Transport layer security - HSTS

December 1, 2015

Transport layer security (TLS) is a protocol to encrypt data being sent over the network. Despite some flaws of the protocol itself (POODLE, Heartbleed), it ensures that data sent through the network is not being read or intercepted (changed) by third parties. It should also ensure the privacy of the user, but since it is known that NSA and other intelligence agencies can decrypt and eavesdrop the data, we should not rely on it that much. However, it is still very beneficial to protect the user data against malicious 3rd party activities.

Even more, knowing that SSL certificates are quite cheap nowadays, or even given for free, and there are initiatives to ensure and automate data encyption, TLS should be the goal for every website to implement.

Although the protocol itself encrypts the data, there are other standarts allowing developers to make use of the HTTPS features even more. These are HSTS, CSP, HPKP, referrer policy, secure cookie flag and others.

I will review HSTS in this blog post.

HTTP Strict Transport Security (HSTS)

Even if the HTTPS is enabled on the website, in some cases the same content is served unencrypted via plain HTTP protocol (mixed security context). This can be done either intentionally (which is obviously, not the best idea), or there might be a system misconfiguration, but it can lead to the same negative result - sensitive data exposure via insecure channel, which can result in session hijacking and other threats related to insecure communication.

HSTS is a technique to force user agents (web browsers) to make requests to the particular hosts using HTTP over secure channel (TLS; SSL) only, thereby reducing the likelihood of eavesdropping and man-in-the-middle attacks. It is supported by all major browsers.

Usage

Forcing user agents to use HTTPS is done by the HTTP response header Strict-Transport-Security, sent by the website. The values of the header can be the following:

• max-age - time in seconds for the browser to remember to use HTTPS only for this domain (in this example - 30 days).

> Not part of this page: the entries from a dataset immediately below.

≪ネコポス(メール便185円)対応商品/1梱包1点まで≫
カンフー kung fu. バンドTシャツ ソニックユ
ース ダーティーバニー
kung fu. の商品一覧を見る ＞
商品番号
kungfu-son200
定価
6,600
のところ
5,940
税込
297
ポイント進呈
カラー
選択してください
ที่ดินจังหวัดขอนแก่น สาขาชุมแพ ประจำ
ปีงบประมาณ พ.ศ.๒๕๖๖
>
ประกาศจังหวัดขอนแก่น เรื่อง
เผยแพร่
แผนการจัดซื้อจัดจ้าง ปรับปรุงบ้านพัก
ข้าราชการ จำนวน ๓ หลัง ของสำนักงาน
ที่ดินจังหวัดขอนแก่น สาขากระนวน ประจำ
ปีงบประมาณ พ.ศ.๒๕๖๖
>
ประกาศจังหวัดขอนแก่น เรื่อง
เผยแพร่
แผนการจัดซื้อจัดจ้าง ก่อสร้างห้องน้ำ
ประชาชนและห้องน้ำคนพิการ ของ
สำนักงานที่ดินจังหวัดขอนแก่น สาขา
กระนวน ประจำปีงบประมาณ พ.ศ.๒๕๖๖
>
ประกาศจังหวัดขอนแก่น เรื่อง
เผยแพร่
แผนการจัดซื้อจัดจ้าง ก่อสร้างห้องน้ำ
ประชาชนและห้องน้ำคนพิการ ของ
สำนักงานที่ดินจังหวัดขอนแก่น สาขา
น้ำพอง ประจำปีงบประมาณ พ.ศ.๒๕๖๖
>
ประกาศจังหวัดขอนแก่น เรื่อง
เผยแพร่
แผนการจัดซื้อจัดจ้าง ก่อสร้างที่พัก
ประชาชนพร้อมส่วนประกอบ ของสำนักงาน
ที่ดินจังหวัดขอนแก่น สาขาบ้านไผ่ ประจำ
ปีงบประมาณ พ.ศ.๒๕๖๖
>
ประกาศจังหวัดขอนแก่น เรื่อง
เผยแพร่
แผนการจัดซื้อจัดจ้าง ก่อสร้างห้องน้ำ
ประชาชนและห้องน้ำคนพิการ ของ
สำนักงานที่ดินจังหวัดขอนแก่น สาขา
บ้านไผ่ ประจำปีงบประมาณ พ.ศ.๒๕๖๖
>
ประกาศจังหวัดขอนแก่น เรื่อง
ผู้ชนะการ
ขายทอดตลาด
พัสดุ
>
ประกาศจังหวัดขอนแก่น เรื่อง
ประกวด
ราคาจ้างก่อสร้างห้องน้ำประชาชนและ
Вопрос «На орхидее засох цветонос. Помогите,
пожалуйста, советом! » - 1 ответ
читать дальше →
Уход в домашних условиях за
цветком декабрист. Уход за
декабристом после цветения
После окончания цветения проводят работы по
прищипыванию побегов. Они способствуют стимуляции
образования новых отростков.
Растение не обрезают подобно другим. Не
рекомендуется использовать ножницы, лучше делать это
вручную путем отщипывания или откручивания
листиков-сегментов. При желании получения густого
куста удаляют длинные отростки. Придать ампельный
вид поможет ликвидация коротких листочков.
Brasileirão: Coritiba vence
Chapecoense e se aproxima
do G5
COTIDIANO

Strict-Transport-Security: max-age=2592000

• includeSubDomains - user agent will use the same HSTS policy for all nested subdomains. It should be used with caution, as there might be different applications running under other subdomains, that might not be configured to work properly with TLS.

Strict-Transport-Security: max-age=2592000; includeSubDomains

• preload - will add domain to the HSTS preload list. This list is maintained by Chromium and also used by Firefox, Safari, IE and Edge browsers. This list is hardcoded and shipped with the browser. It solves the situation, when the first client request is made using plain HTTP, and attacker intercepts the response and removes the HSTS header.

Strict-Transport-Security: max-age=2592000; includeSubDomains; preload

Further reading

HSTS (together with its limitation, that I didn’t cover) is explained very clearly in Wikipedia, OWASP and RFC6797. Also, there is a great OWASP TLS cheatsheet.